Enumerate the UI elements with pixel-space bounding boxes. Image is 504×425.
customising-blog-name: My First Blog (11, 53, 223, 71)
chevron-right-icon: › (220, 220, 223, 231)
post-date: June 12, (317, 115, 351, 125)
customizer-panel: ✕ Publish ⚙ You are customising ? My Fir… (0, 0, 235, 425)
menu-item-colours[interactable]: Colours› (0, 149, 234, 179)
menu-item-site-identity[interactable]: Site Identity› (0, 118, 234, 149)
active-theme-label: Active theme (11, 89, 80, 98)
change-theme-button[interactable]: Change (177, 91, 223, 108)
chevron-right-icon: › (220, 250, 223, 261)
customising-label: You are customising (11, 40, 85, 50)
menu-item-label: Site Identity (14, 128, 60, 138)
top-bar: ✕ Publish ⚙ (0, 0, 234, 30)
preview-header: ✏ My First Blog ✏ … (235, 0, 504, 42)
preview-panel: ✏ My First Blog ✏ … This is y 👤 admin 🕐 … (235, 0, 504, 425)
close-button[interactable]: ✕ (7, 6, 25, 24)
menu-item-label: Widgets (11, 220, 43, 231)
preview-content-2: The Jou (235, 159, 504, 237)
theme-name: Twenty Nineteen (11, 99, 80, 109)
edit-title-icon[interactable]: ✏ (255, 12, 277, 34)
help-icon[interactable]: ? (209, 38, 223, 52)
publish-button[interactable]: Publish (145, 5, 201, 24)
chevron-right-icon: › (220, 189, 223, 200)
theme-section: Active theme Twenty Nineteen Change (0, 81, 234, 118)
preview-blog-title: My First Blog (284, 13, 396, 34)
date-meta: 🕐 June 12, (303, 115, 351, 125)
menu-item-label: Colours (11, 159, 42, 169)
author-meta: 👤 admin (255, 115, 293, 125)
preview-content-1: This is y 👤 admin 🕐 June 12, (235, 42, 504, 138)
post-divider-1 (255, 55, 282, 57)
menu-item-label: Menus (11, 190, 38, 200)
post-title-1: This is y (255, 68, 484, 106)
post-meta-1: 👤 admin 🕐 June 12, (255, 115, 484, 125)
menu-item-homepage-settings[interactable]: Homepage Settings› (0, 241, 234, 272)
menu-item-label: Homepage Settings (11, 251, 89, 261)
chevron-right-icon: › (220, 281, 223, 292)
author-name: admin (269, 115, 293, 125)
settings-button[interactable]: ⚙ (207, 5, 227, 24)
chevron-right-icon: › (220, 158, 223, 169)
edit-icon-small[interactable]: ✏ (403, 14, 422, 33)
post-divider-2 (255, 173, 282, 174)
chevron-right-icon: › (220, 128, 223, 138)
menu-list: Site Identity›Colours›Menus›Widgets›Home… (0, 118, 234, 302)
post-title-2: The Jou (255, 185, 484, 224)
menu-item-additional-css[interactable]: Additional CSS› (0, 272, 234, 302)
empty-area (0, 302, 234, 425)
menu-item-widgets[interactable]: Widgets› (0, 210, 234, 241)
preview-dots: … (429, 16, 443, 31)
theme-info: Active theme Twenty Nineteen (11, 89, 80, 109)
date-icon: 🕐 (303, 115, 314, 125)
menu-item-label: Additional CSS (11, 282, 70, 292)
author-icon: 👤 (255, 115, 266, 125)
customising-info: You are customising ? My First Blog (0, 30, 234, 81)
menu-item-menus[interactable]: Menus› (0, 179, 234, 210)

◆ ◆ ◆

The reply is to be an exact copy of the listing.

ANSWER BELOW:
Enumerate the UI elements with pixel-space bounding boxes. Image is 504×425.
customising-blog-name: My First Blog (11, 53, 223, 71)
chevron-right-icon: › (220, 220, 223, 231)
post-date: June 12, (317, 115, 351, 125)
customizer-panel: ✕ Publish ⚙ You are customising ? My Fir… (0, 0, 235, 425)
menu-item-colours[interactable]: Colours› (0, 149, 234, 179)
menu-item-site-identity[interactable]: Site Identity› (0, 118, 234, 149)
active-theme-label: Active theme (11, 89, 80, 98)
change-theme-button[interactable]: Change (177, 91, 223, 108)
chevron-right-icon: › (220, 250, 223, 261)
customising-label: You are customising (11, 40, 85, 50)
menu-item-label: Site Identity (14, 128, 60, 138)
top-bar: ✕ Publish ⚙ (0, 0, 234, 30)
preview-header: ✏ My First Blog ✏ … (235, 0, 504, 42)
preview-panel: ✏ My First Blog ✏ … This is y 👤 admin 🕐 … (235, 0, 504, 425)
close-button[interactable]: ✕ (7, 6, 25, 24)
menu-item-label: Widgets (11, 220, 43, 231)
preview-content-2: The Jou (235, 159, 504, 237)
theme-name: Twenty Nineteen (11, 99, 80, 109)
edit-title-icon[interactable]: ✏ (255, 12, 277, 34)
help-icon[interactable]: ? (209, 38, 223, 52)
publish-button[interactable]: Publish (145, 5, 201, 24)
chevron-right-icon: › (220, 189, 223, 200)
theme-section: Active theme Twenty Nineteen Change (0, 81, 234, 118)
preview-blog-title: My First Blog (284, 13, 396, 34)
date-meta: 🕐 June 12, (303, 115, 351, 125)
menu-item-label: Colours (11, 159, 42, 169)
author-meta: 👤 admin (255, 115, 293, 125)
preview-content-1: This is y 👤 admin 🕐 June 12, (235, 42, 504, 138)
post-divider-1 (255, 55, 282, 57)
menu-item-label: Menus (11, 190, 38, 200)
post-title-1: This is y (255, 68, 484, 106)
post-meta-1: 👤 admin 🕐 June 12, (255, 115, 484, 125)
menu-item-homepage-settings[interactable]: Homepage Settings› (0, 241, 234, 272)
menu-item-label: Homepage Settings (11, 251, 89, 261)
chevron-right-icon: › (220, 281, 223, 292)
author-name: admin (269, 115, 293, 125)
settings-button[interactable]: ⚙ (207, 5, 227, 24)
chevron-right-icon: › (220, 158, 223, 169)
edit-icon-small[interactable]: ✏ (403, 14, 422, 33)
post-divider-2 (255, 173, 282, 174)
chevron-right-icon: › (220, 128, 223, 138)
menu-list: Site Identity›Colours›Menus›Widgets›Home… (0, 118, 234, 302)
post-title-2: The Jou (255, 185, 484, 224)
menu-item-additional-css[interactable]: Additional CSS› (0, 272, 234, 302)
empty-area (0, 302, 234, 425)
menu-item-widgets[interactable]: Widgets› (0, 210, 234, 241)
preview-dots: … (429, 16, 443, 31)
theme-info: Active theme Twenty Nineteen (11, 89, 80, 109)
date-icon: 🕐 (303, 115, 314, 125)
menu-item-label: Additional CSS (11, 282, 70, 292)
author-icon: 👤 (255, 115, 266, 125)
customising-info: You are customising ? My First Blog (0, 30, 234, 81)
menu-item-menus[interactable]: Menus› (0, 179, 234, 210)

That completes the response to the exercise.